Chapter 5 #5
Daniel nods, his face relaxing into a smile that looks almost genuine. “Sure,” he says. “I’ve got that thing with the Henderson account anyway. I’ll probably be late.”
Something in my chest tightens, a familiar feeling that I now recognize as the gap between what he’s saying and what he means.
“Okay,” I say, turning back to the dishes. “Drive safe.”
He says “love you” from the hallway.

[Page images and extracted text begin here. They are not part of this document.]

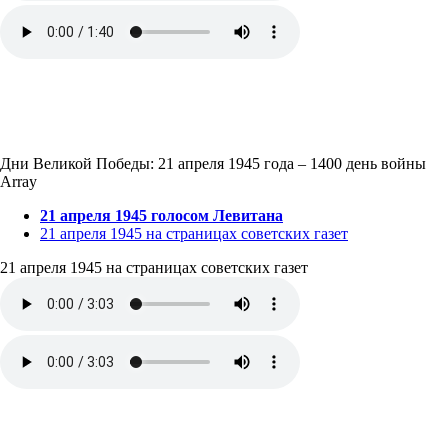
Дни Великой Победы: 21 апреля 1945 года – 1400 день войны
Array
21 апреля 1945 голосом Левитана
21 апреля 1945 на страницах советских газет
21 апреля 1945 на страницах советских газет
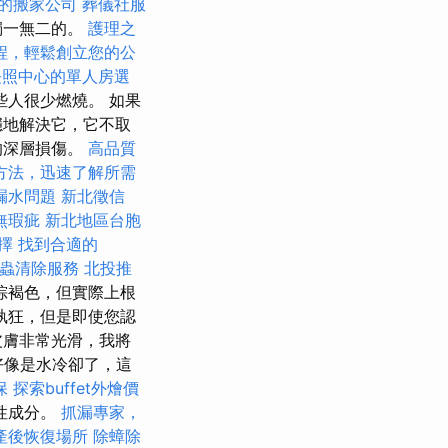
的搬家公司
葬儀社服
獨一無二的。
護理之
程，輕鬆創立您的公
長照中心的單人房選
人很少燃燒。 如果
穩地解決它，它不取
的深層損傷。
高品質
方法，迅速了解所需
漏水問題
新北徵信
無瑕疵
新北地區台胞
擇
找到合適的
蟲清除服務
北投推
棕褐色，但實際上根
執狂，但是即使您認
皮膚非常光滑，我將
好像是水冷卻了，這
保
探索buffet外燴價
性成分。
抓漏專家，
產後恢復場所
除蟑除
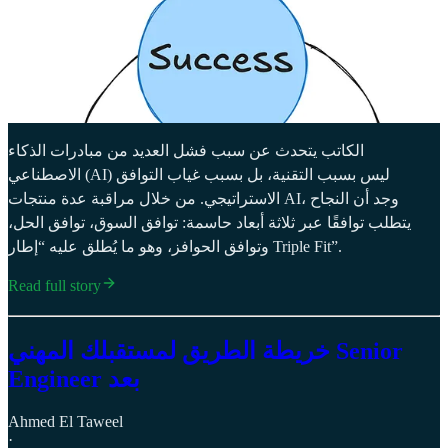
الكاتب يتحدث عن سبب فشل العديد من مبادرات الذكاء
الاصطناعي (AI) ليس بسبب التقنية، بل بسبب غياب التوافق
الاستراتيجي. من خلال مراقبة عدة منتجات AI، وجد أن النجاح
يتطلب توافقًا عبر ثلاثة أبعاد حاسمة: توافق السوق، توافق الحل،
وتوافق الحوافز، وهو ما يُطلق عليه “إطار Triple Fit”.
Read full story
خريطة الطريق لمستقبلك المهني Senior
Engineer بعد
Ahmed El Taweel
·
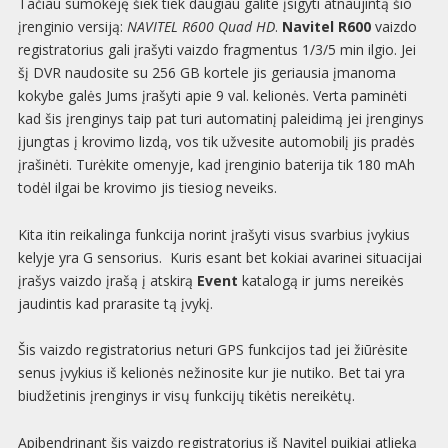
Tačiau sumokėję šiek tiek daugiau galite įsigyti atnaujintą šio
įrenginio versiją:
NAVITEL R600 Quad HD
.
Navitel R600
vaizdo
registratorius gali įrašyti vaizdo fragmentus
1/3/5 min
ilgio. Jei
šį DVR naudosite su 256 GB kortele jis geriausia įmanoma
kokybe galės Jums įrašyti apie 9 val. kelionės. Verta paminėti
kad šis įrenginys taip pat turi automatinį paleidimą jei įrenginys
įjungtas į krovimo lizdą, vos tik užvesite automobilį jis pradės
įrašinėti. Turėkite omenyje, kad įrenginio baterija tik
180 mAh
todėl ilgai be krovimo jis tiesiog neveiks.
Kita itin reikalinga funkcija norint įrašyti visus svarbius įvykius
kelyje yra G sensorius. Kuris esant bet kokiai avarinei situacijai
įrašys vaizdo įrašą į atskirą
Event
katalogą ir jums nereikės
jaudintis kad prarasite tą įvykį.
Šis vaizdo registratorius neturi GPS funkcijos tad jei žiūrėsite
senus įvykius iš kelionės nežinosite kur jie nutiko. Bet tai yra
biudžetinis įrenginys ir visų funkcijų tikėtis nereikėtų.
Apibendrinant šis vaizdo registratorius iš Navitel puikiai atlieką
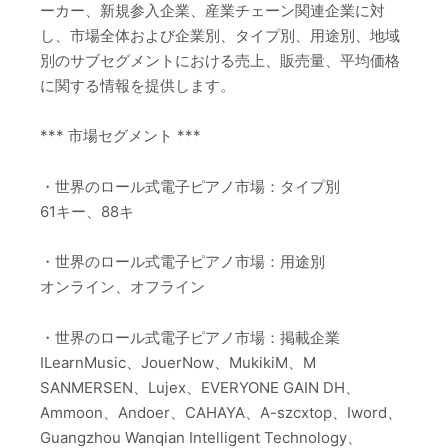
ーカー、新規参入企業、産業チェーン関連企業に対
し、市場全体および企業別、タイプ別、用途別、地域
別のサブセグメントにおける売上、販売量、平均価格
に関する情報を提供します。
*** 市場セグメント ***
・世界のロール式電子ピアノ市場：タイプ別
61キー、88キ
・世界のロール式電子ピアノ市場：用途別
オンライン、オフライン
・世界のロール式電子ピアノ市場：掲載企業
ILearnMusic、JouerNow、MukikiM、M
SANMERSEN、Lujex、EVERYONE GAIN DH、
Ammoon、Andoer、CAHAYA、A-szcxtop、Iword、
Guangzhou Wanqian Intelligent Technology、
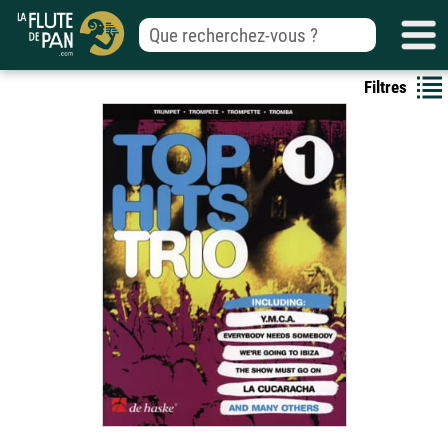
Filtres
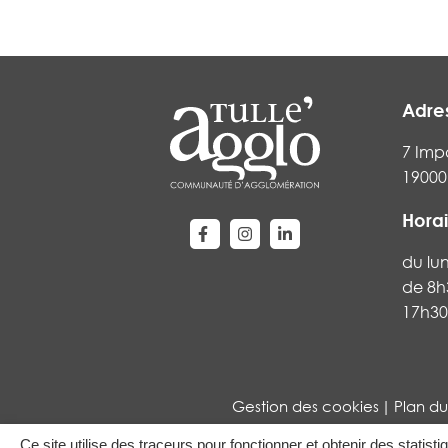
Adre
7 Imp
19000 
Horai
Lien vers le compte Facebook
Lien vers le compte Instag
Lien vers le compte Li
du lu
de 8h
17h30
Gestion des cookies
Plan du
Ce site utilise des traceurs pour fonctionner et obtenir des statisti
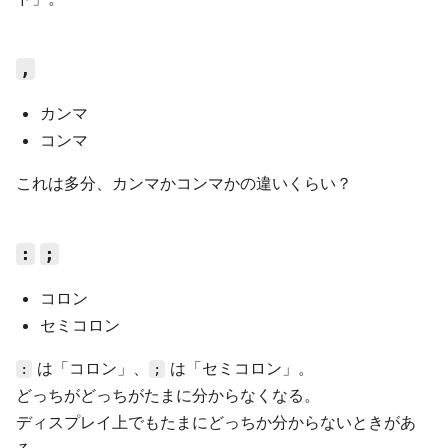
,
カンマ
コンマ
これは多分、カンマかコンマかの違いくらい？
:
;
コロン
セミコロン
は「コロン」、
は「セミコロン」。
:
;
どっちがどっちがたまに分からなくなる。
ディスプレイ上でもたまにどっちか分からないときがあ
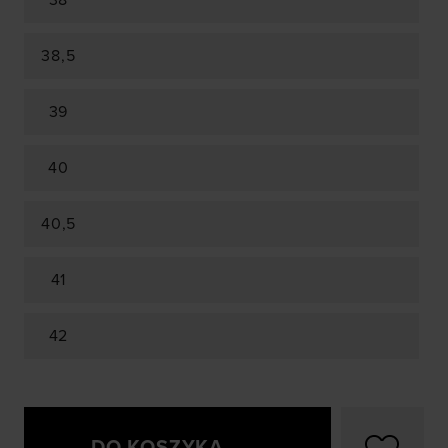
38
38,5
39
40
40,5
41
42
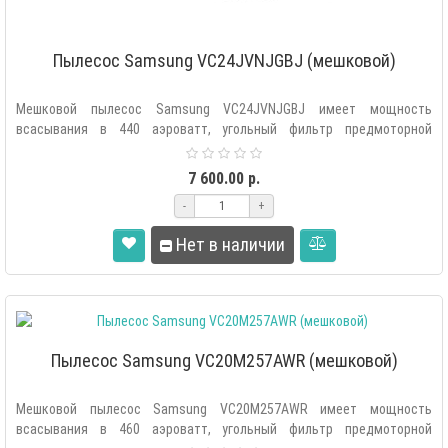
Пылесос Samsung VC24JVNJGBJ (мешковой)
Мешковой пылесос Samsung VC24JVNJGBJ имеет мощность
всасывания в 440 аэроватт, угольный фильтр предмоторной
очистки, фильтр тонкой очистк..
7 600.00 р.
-
+
Нет в наличии
Пылесос Samsung VC20M257AWR (мешковой)
Мешковой пылесос Samsung VC20M257AWR имеет мощность
всасывания в 460 аэроватт, угольный фильтр предмоторной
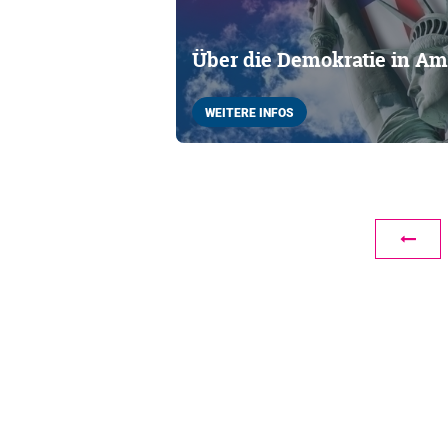
Über die Demokratie in Amer
WEITERE INFOS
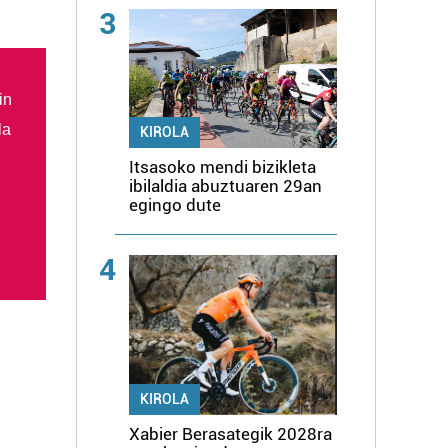
3
in
la
KIROLA
Itsasoko mendi bizikleta
ibilaldia abuztuaren 29an
egingo dute
4
KIROLA
Xabier Berasategik 2028ra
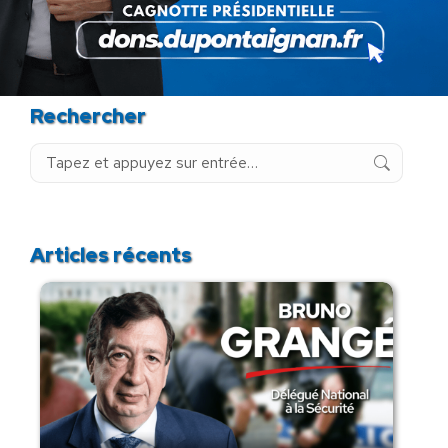
Rechercher
Recherche
:
Articles récents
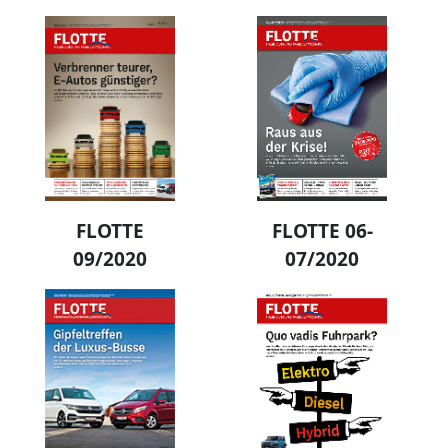
FLOTTE
FLOTTE 06-
09/2020
07/2020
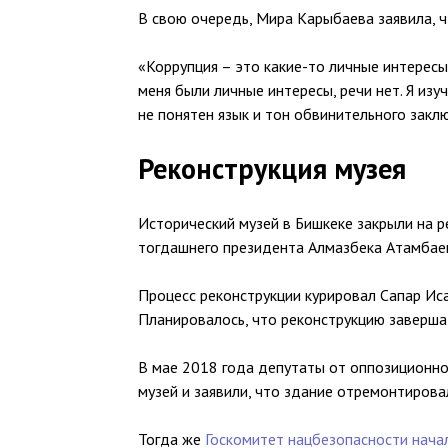
В свою очередь, Мира Карыбаева заявила, ч
«Коррупция – это какие-то личные интересы
меня были личные интересы, речи нет. Я изу
не понятен язык и тон обвинительного заклю
Реконструкция музея
Исторический музей в Бишкеке закрыли на р
тогдашнего президента Алмазбека Атамбае
Процесс реконструкции курировал Сапар Ис
Планировалось, что реконструкцию завершат 
В мае 2018 года депутаты от оппозиционно
музей и заявили, что здание отремонтирова
Тогда же
Госкомитет нацбезопасности нача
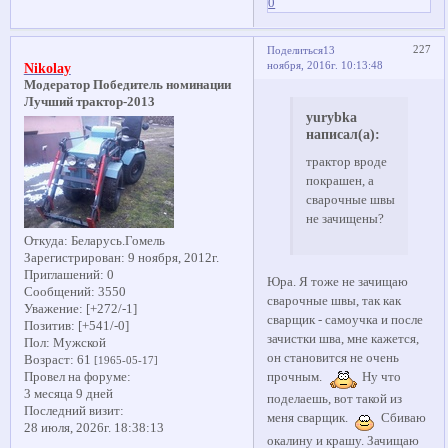
0
227
Поделиться
13
ноября, 2016г. 10:13:48
Nikolay
Модератор Победитель номинации
Лучший трактор-2013
yurybka
написал(а):
трактор вроде
покрашен, а
сварочные швы
не зачищены?
Откуда:
Беларусь.Гомель
Зарегистрирован
: 9 ноября, 2012г.
Приглашений:
0
Юра. Я тоже не зачищаю
Сообщений:
3550
сварочные швы, так как
Уважение:
[+272/-1]
сварщик - самоучка и после
Позитив:
[+541/-0]
зачистки шва, мне кажется,
Пол:
Мужской
он становится не очень
Возраст:
61
[1965-05-17]
прочным.
Ну что
Провел на форуме:
3 месяца 9 дней
поделаешь, вот такой из
Последний визит:
меня сварщик.
Сбиваю
28 июля, 2026г. 18:38:13
окалину и крашу. Зачищаю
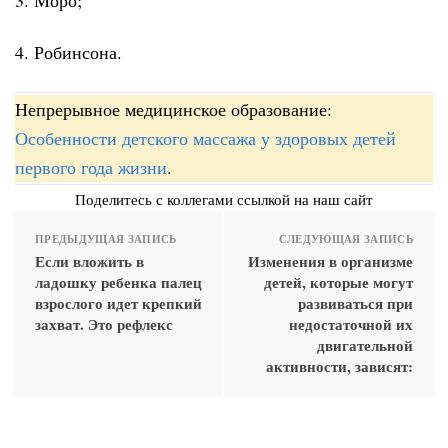
4. Робинсона.
Непрерывное медицинское образование:
Особенности детского массажа у здоровых детей
первого года жизни
.
Поделитесь с коллегами ссылкой на наш сайт
ПРЕДЫДУЩАЯ ЗАПИСЬ
СЛЕДУЮЩАЯ ЗАПИСЬ
Если вложить в
Изменения в организме
ладошку ребенка палец
детей, которые могут
взрослого идет крепкий
развиваться при
захват. Это рефлекс
недостаточной их
двигательной
активности, зависят:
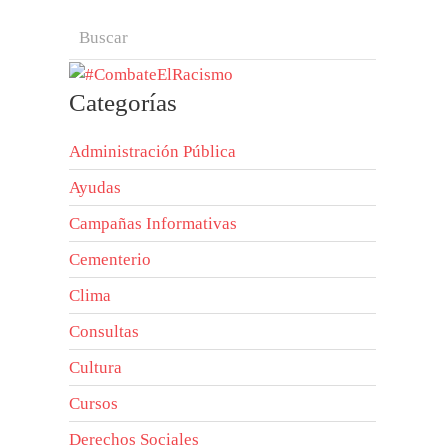
Categorías
Administración Pública
Ayudas
Campañas Informativas
Cementerio
Clima
Consultas
Cultura
Cursos
Derechos Sociales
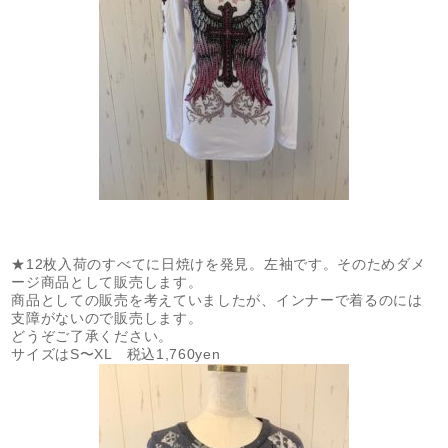
★12枚入荷のすべてに日焼けを発見。左袖です。そのためダメ
ージ商品として販売します。
商品としての販売を考えていましたが、インナーで着るのには
支障がないので販売します。
どうぞご了承ください。
サイズはS〜XL 税込1,760yen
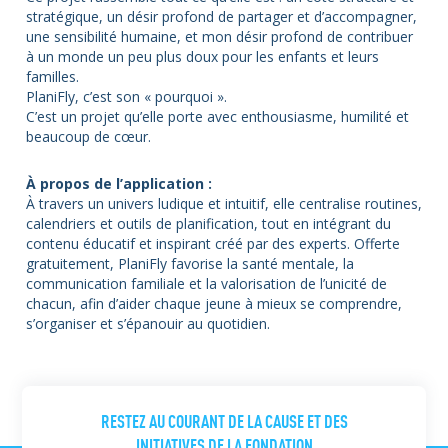
stratégique, un désir profond de partager et d’accompagner,
une sensibilité humaine, et mon désir profond de contribuer
à un monde un peu plus doux pour les enfants et leurs
familles.
PlaniFly, c’est son « pourquoi ».
C’est un projet qu’elle porte avec enthousiasme, humilité et
beaucoup de cœur.
À propos de l’application :
À travers un univers ludique et intuitif, elle centralise routines,
calendriers et outils de planification, tout en intégrant du
contenu éducatif et inspirant créé par des experts. Offerte
gratuitement, PlaniFly favorise la santé mentale, la
communication familiale et la valorisation de l’unicité de
chacun, afin d’aider chaque jeune à mieux se comprendre,
s’organiser et s’épanouir au quotidien.
RESTEZ AU COURANT DE LA CAUSE ET DES
INITIATIVES DE LA FONDATION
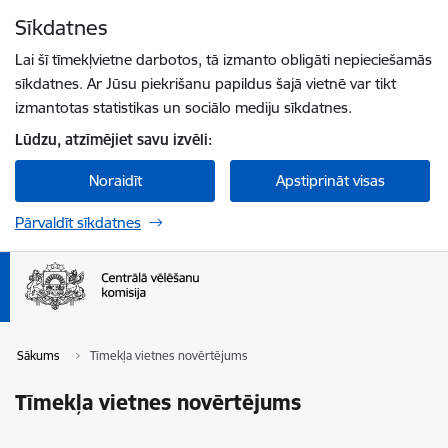
Pāriet uz lapas saturu
Sīkdatnes
Spied
lai meklētu
Enter
Lai šī tīmekļvietne darbotos, tā izmanto obligāti nepieciešamās
sīkdatnes. Ar Jūsu piekrišanu papildus šajā vietnē var tikt
izmantotas statistikas un sociālo mediju sīkdatnes.
Lūdzu, atzīmējiet savu izvēli:
Noraidīt
Apstiprināt visas
Pārvaldīt sīkdatnes
Sākums
Tīmekļa vietnes novērtējums
Tīmekļa vietnes novērtējums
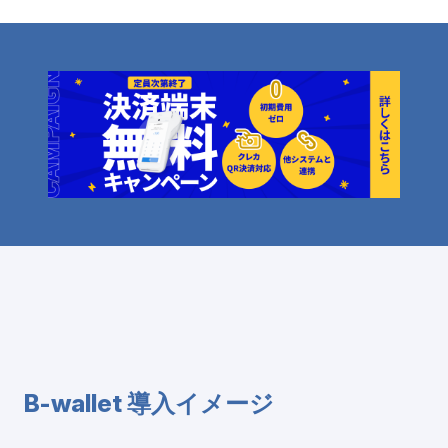
B-wallet 導入イメージ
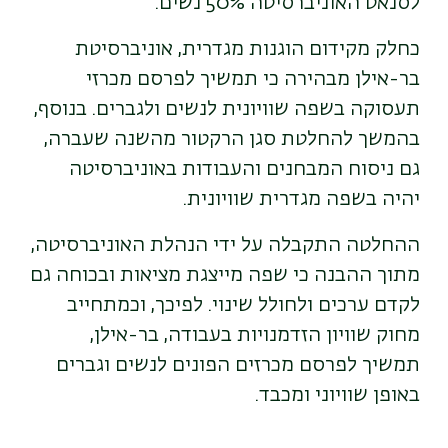
לסנאט האוניברסיטה 50% נשים.
כחלק מקידום הוגנות מגדרית, אוניברסיטת
בר-אילן מבהירה כי תמשיך לפרסם מכרזי
תעסוקה בשפה שוויונית לנשים ולגברים. בנוסף,
בהמשך להחלטת סגן הרקטור מהשנה שעברה,
גם ניסוח המבחנים והעבודות באוניברסיטה
יהיה בשפה מגדרית שוויונית.
ההחלטה התקבלה על ידי הנהלת האוניברסיטה,
מתוך ההבנה כי שפה מייצגת מציאות ובכוחה גם
לקדם ערכים ולחולל שינוי. לפיכך, וכמתחייב
מחוק שוויון הזדמנויות בעבודה, בר-אילן,
תמשיך לפרסם מכרזים הפונים לנשים וגברים
באופן שוויוני ומכבד.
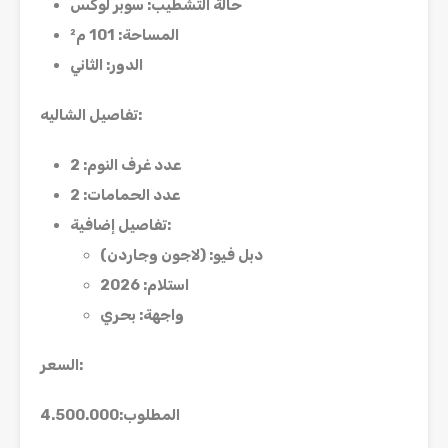
حالة التشطيب
:
سوبر لوكس
المساحة
: 101
م²
الدور
:
الثاني
:
تفاصيل الشاليه
عدد غرف النوم
: 2
عدد الحمامات
: 2
:
تفاصيل إضافية
دبل فيو
: (
لاجون وجاردن
)
استلام
: 2026
واجهة
:
بحري
:
السعر
المطلوب:4.500.000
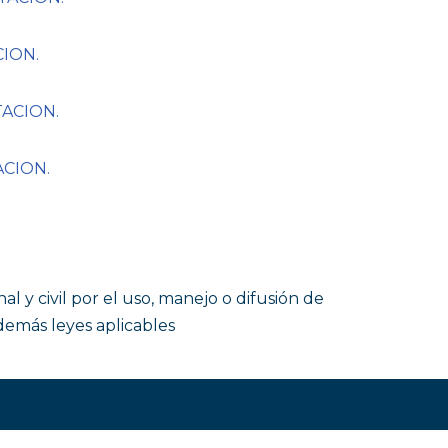
ION.
TACION.
ACION.
y civil por el uso, manejo o difusión de
demás leyes aplicables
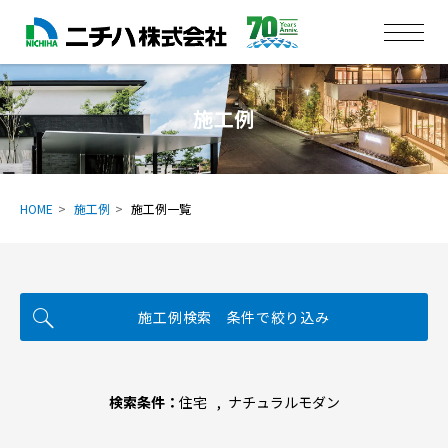
施工例
HOME
施工例
施工例一覧
施工例検索 条件で絞り込み
検索条件：
住宅
ナチュラルモダン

I answer automatically.
The living room looks the way it only ever does when I stop trying to make the house look like a magazine: containers spread across the coffee table, three wine glasses half-filled with various shades of red, baby toys scattered across every surface, the overhead light off and two floor lamps on instead, casting everything in warm amber.
I’ve cleared enough space on the couch for actual humans to sit, but the armchair is still covered with the clean laundry I folded four hours ago and haven’t had a chance to put away.
Milo’s favourite giraffe, Gerald, because alliteration is apparently non-negotiable for baby toys, has somehow ended up on the bookshelf, balanced precariously on a copy of “What to Expect When You’re Expecting” that I stopped reading at chapter three because it made me want to throw things.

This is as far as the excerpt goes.